Direct formic acid fuel cells (DFAFCs) have potential to serve as promising power sources for portable electronics, due to their relatively high power density, low fuel crossover, and low pollutant emission.^1,2 However, the development of DFAFCs is hindered by the sluggish formic acid electro-oxidation (FAO) and low durability of catalysts.^3,4 It is known that the Pt-based catalysts are not suitable as the catalysts of FAO, because the catalysts are easily poisoned by CO during the FAO. Pd-based catalysts are believed to be more suitable for FAO due to their lower adsorption of CO intermediates in catalyzing formic acid.^5–7 Nevertheless, the electrochemical activity and stability of Pd-based catalysts should be improved. Increasing the activity of Pd-based catalysts will lead to a low dosage of Pd in practical utilization.
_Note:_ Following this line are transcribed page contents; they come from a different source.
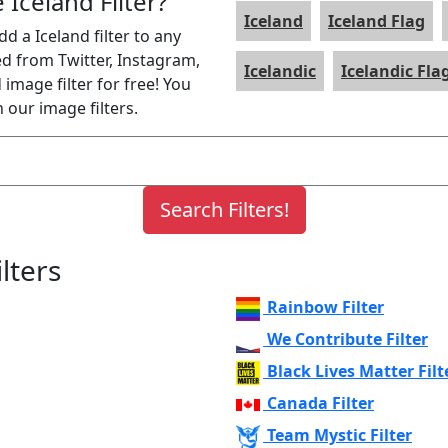
 Iceland Filter?
Iceland
Iceland Flag
dd a Iceland filter to any
ed from Twitter, Instagram,
Icelandic
Icelandic Fla
image filter for free! You
 our image filters.
lters
Rainbow Filter
We Contribute Filter
Black Lives Matter Filt
Canada Filter
Team Mystic Filter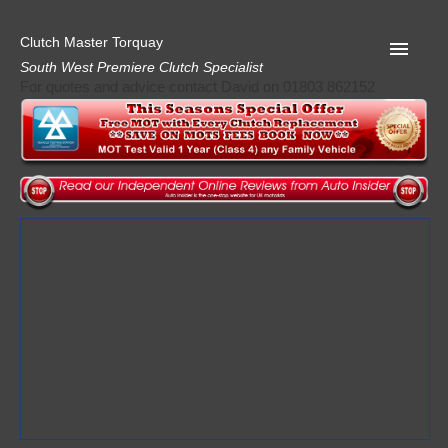
Clutch Master Torquay
South West Premiere Clutch Specialist
For quotes and advice contact David on 01803 862152
Home
Advice
Quote
Privacy
Mot
Terms
Request A Quote
About Clutch Master
AA Garage Guide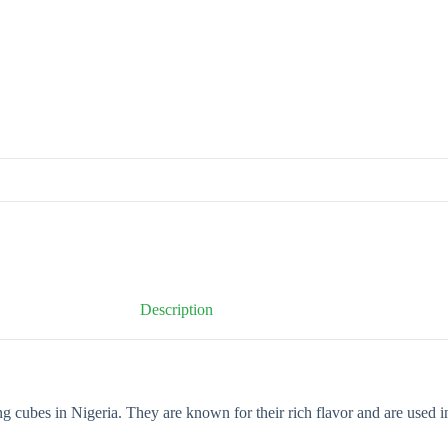
Description
 cubes in Nigeria. They are known for their rich flavor and are used in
Previous studies have proven that controlling the sizes and morphologies of Pd-based catalysts is an effective way to improve the catalytic performance for FAO. Several Pd-based catalysts have been demonstrated, such as Pd nanowires,⁸ Pd nanorods,⁹ and the combination of Pd with transition metals (e.g., Ni, Co, Fe, Cu), Ag or P to form bimetallic compounds.^10–16 Nevertheless, the catalytic structure and the support material also have an impact on the catalytic activity of the electrocatalysts.¹⁷ Metal oxides can be used as the support materials in fuel cells, due to their high corrosion resistance, reasonable surface area, and mechanical strength.^18,19 Among them, Ti-based oxides has been applied as the catalyst support material of fuel cells. Subramanian et al. applied anodized TiO₂ nanotubes (T_NT) as the Pt support for simultaneous FAO and photo-assisted FAO, which generates around 39-fold higher current density than that of the pure T_NT.²⁰ Xing et al. investigated the fine-tuned pore structured TiO₂–C as the Pt or Pd catalyst supports for the electro-oxidation of methanol or formic acid, which showed a much superior catalytic performance than that of the carbon support.²¹

Based on the above considerations, we present TiO₂ NRs as the catalyst supports of Pd-based catalysts. To the best of our knowledge, the Pd-based alloy nanoparticles supported on the TiO₂ NRs are rarely reported as the catalysts toward FAO. The advantages of this approach are listed: (1) high transport rate of HCOOH; (2) high electrochemical surface area (ECSA) and high utilization of electrocatalysts; (3) direct charge carrier transport pathways. More importantly, we combine high catalytic activity and advanced catalytic structure to show the highest electrochemical activity. Compared with the commercial PdC catalyst and pure Pd–TiO₂ catalysts, the Pd₂Ni₃–TiO₂ catalyst exhibited higher electrochemical activity and stability.

Experimental

Preparation of TiO₂ NRs

Oriented TiO₂ NRs were hydrothermally grown on carbon fibers by a seed-assisted method and the details of the preparation process are shown in the previous report.^22,23 There are two key points for the formation of the oriented TiO₂ NRs, which are exactly controlling the concentration of the titanium(IV) chloride aqueous solution and tetrabutyl titanate (TBT) solution.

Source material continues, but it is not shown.